“The campy playfulness of the comedy descends into something darker, aided by imaginative audio-visual work from Matt Gingold. As rehearsals for the show within a show begin, the piece is catapulted into a live cinema experience that projects the anxieties of ageing onto a broader historical field. It’s as much a show about obsolete media – the internet replacing film replacing theatre, and the growing distances between human contact and meaning that involves – as it is about the young supplanting the old.”
16. November 2014
“…Calpurnia unfolds through the mediated lens of cameras…a mix of live performances captured by several cameras and relayed live, pre-recorded elements, green-screen, and borderline psychedelic and hyperactive animation. The work of Matthew Gringold (AV) and Matthew Greenwood (animation), this part of the show starts in black-and-white, before progressing into ‘Technicolour’ and continuing into the frenetic and visually-saturated world of mass-media, video games and contemporary advertising. It is an audacious and bold choice, but it is clever and unpredictable enough to maintain our interest for the near hour of its deployment. There are many ingenious uses of simple technology to create strong visual effect – from the spinning newspapers, to the mirror scenes, stand-ins, and cinematic over-shoulder shots…it is a masterstroke of theatrical malleability and imagination.”
18. October 2014
CALPURNIA DESCENDING (2014)
is an epic live theatre and cinematic, cross-genre, cross-dressed romp through the camp icons of the silver screen. With the ultimate brief for an audiovisual design on stage – make a live movie – Calpurnia Descending was an incredible collaboration with Sisters Grimm.

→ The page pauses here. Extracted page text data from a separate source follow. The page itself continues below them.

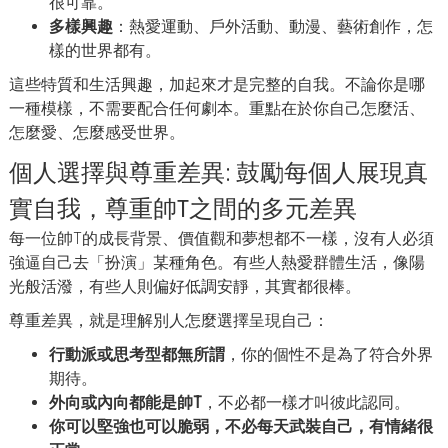
很可靠。
多樣興趣
：熱愛運動、戶外活動、動漫、藝術創作，怎
樣的世界都有。
這些特質和生活興趣，加起來才是完整的自我。不論你是哪
一種模樣，不需要配合任何劇本。重點在於你自己怎麼活、
怎麼愛、怎麼感受世界。
個人選擇與尊重差異: 鼓勵每個人展現真
實自我，尊重帥T之間的多元差異
每一位帥T的成長背景、價值觀和夢想都不一樣，沒有人必須
強逼自己去「扮演」某種角色。有些人熱愛群體生活，像陽
光般活潑，有些人則偏好低調安靜，其實都很棒。
尊重差異，就是理解別人怎麼選擇呈現自己：
行動派或思考型都無所謂
，你的個性不是為了符合外界
期待。
外向或內向都能是帥T
，不必都一樣才叫彼此認同。
你可以堅強也可以脆弱，不必每天武裝自己，有情緒很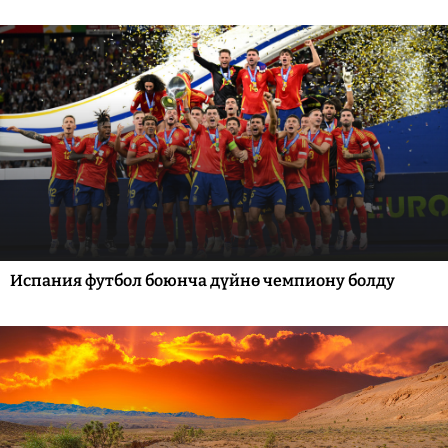
Испания футбол боюнча дүйнө чемпиону болду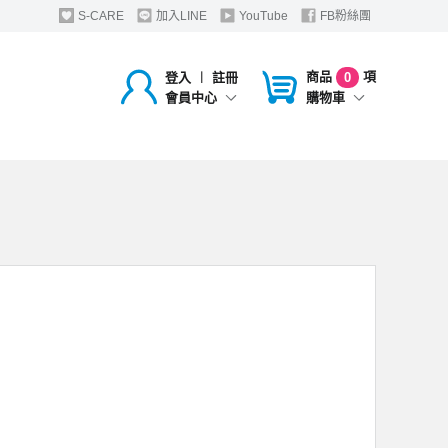
S-CARE
加入LINE
YouTube
FB粉絲團
商品
項
登入
︱
註冊
0
購物車
會員中心
，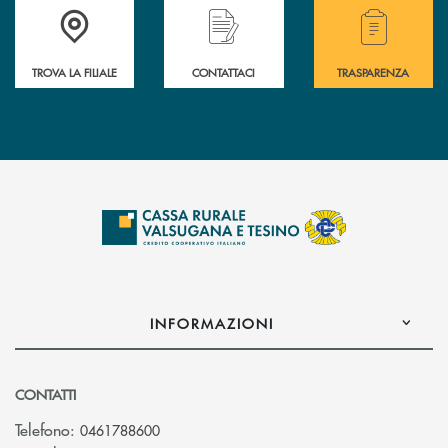
Accedi all' elenco completo delle filiali .
Hai bisogno di assistenza immediata? Contatta
Hai bisogno di alcuni
TROVA LA FILIALE
CONTATTACI
TRASPARENZA
INFORMAZIONI
CONTATTI
Telefono:
0461788600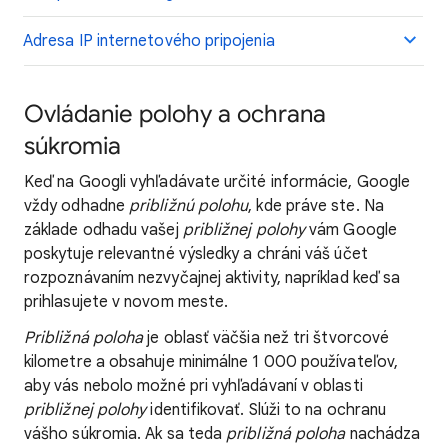
Adresa IP internetového pripojenia
Ovládanie polohy a ochrana
súkromia
Keď na Googli vyhľadávate určité informácie, Google
vždy odhadne
približnú polohu
, kde práve ste. Na
základe odhadu vašej
približnej polohy
vám Google
poskytuje relevantné výsledky a chráni váš účet
rozpoznávaním nezvyčajnej aktivity, napríklad keď sa
prihlasujete v novom meste.
Približná poloha
je oblasť väčšia než tri štvorcové
kilometre a obsahuje minimálne 1 000 používateľov,
aby vás nebolo možné pri vyhľadávaní v oblasti
približnej polohy
identifikovať. Slúži to na ochranu
vášho súkromia. Ak sa teda
približná poloha
nachádza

Charting the rise and fall (and rise and fall again!) of Beverely Dumont (Paul Capsis) and Violet St Claire (Ash Flanders) literally through the lens of cinematic history, this project involved devising a 4 camera online switching, and offline playback system, with multiple green screens and real time effects.
The simplicity of the resulting screen image – and the hilarity of the content – belie the complexity of the production. With over 450 cues and some 250 spike marks, the cast and crew execute a complex choreography of camera and set movements, whilst delivering an acerbic and sharply witty script.